Vars ignored the inclusive pronoun. “Does being first always mean also ending up as the last?” she asked. “The only? Does being first equate to winning the galactic lottery?”
“You should know the answer, Dr. Volhard. It’s all about the initial conditions.”
“Luck. The toss of some cosmic dice.”
“Even on galactic scales, it comes down to luck. It might be true on the universal level, too—time is too young to tell yet. Impetuous gods play with dice all the time.”
“So what do you want from us? From me?” Vars asked. She realized that she was seated on a protrusion made by the box fractal. She didn’t remember sitting down.
“You are us for all intents and purposes. We seeded you. You’ve already guessed as much.”
Vars could only nod. She wished there was someone she could look at...a face, a person, something other than an infinite regression of cubes. She yearned for Alice. For her dad. For not being alone in this. Did it even matter what she said?

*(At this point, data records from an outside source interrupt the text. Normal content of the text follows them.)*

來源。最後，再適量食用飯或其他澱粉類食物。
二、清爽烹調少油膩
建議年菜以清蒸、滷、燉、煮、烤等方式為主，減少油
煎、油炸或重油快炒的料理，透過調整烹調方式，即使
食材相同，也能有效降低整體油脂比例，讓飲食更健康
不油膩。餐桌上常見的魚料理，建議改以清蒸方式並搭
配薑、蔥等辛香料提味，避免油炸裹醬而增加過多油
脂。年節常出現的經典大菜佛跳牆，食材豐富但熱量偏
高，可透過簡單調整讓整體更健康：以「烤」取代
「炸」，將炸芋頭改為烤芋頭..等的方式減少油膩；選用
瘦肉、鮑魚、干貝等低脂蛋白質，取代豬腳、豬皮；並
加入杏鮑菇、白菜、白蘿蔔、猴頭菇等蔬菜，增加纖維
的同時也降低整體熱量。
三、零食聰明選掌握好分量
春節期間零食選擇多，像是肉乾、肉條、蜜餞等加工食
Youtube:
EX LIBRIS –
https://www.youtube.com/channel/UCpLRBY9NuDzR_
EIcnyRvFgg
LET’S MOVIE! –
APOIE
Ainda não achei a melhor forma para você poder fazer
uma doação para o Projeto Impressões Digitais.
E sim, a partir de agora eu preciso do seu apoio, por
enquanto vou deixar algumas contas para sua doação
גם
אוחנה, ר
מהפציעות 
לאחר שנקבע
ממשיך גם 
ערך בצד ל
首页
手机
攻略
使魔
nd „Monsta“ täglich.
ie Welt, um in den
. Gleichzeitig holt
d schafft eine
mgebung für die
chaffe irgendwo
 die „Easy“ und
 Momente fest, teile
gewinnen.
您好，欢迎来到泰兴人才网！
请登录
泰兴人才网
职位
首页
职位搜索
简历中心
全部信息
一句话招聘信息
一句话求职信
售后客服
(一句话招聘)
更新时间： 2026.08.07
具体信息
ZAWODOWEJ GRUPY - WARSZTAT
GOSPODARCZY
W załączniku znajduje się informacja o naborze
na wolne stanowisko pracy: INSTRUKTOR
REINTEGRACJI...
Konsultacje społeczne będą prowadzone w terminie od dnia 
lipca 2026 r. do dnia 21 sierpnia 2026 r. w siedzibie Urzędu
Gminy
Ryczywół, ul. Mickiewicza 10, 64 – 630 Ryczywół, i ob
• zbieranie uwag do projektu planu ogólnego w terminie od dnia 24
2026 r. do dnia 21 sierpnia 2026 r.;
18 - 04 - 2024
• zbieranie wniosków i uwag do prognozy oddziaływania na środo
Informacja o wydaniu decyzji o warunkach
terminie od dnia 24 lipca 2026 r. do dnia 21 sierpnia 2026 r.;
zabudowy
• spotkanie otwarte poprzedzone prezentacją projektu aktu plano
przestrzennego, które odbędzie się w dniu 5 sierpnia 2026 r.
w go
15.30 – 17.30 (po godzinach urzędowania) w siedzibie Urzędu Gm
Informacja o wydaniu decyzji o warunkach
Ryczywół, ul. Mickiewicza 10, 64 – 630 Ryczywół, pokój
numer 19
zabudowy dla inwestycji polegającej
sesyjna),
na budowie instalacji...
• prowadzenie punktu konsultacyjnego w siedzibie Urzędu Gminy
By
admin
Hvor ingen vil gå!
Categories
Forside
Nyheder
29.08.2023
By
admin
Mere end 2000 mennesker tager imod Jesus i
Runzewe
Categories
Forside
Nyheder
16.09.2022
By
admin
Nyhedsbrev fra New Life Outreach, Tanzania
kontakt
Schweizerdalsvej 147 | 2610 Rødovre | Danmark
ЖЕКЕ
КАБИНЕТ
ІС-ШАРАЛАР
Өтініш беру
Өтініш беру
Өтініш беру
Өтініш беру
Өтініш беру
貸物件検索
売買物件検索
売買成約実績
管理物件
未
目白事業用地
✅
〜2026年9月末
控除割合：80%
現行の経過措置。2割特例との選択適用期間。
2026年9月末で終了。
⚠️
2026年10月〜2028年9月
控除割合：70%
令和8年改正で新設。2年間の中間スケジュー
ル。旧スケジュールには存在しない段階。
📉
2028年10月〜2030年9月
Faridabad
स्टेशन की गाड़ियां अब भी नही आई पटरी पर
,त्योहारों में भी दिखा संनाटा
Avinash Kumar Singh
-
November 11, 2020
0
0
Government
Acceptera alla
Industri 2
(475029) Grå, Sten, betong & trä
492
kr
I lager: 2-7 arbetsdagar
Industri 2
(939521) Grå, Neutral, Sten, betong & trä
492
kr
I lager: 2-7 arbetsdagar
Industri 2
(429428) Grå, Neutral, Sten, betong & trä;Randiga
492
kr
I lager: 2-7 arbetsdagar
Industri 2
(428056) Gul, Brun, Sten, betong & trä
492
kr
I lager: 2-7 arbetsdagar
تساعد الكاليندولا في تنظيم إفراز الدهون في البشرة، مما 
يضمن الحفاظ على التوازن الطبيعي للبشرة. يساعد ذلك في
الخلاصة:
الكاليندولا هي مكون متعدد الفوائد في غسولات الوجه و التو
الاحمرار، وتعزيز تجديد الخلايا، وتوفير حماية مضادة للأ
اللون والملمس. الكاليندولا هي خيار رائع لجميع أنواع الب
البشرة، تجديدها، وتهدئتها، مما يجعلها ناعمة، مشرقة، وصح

Would she…could she change the course of human history? No pressure.
“You’ve guessed a lot, but not all,” Alice’s voice said. “We can let you swap places with your father—”
“What?”
“There are advantages to close genetic ties. It would have been better if you were identical twins, or clones, but that couldn’t be arranged in time.”
“Did you...” Vars couldn’t complete the thought. She just couldn’t go there.
“But you are close enough that I can make it work.” I? “My plan was to move you back and forth, help you understand and prepare. You are our children, but not all children are the same.”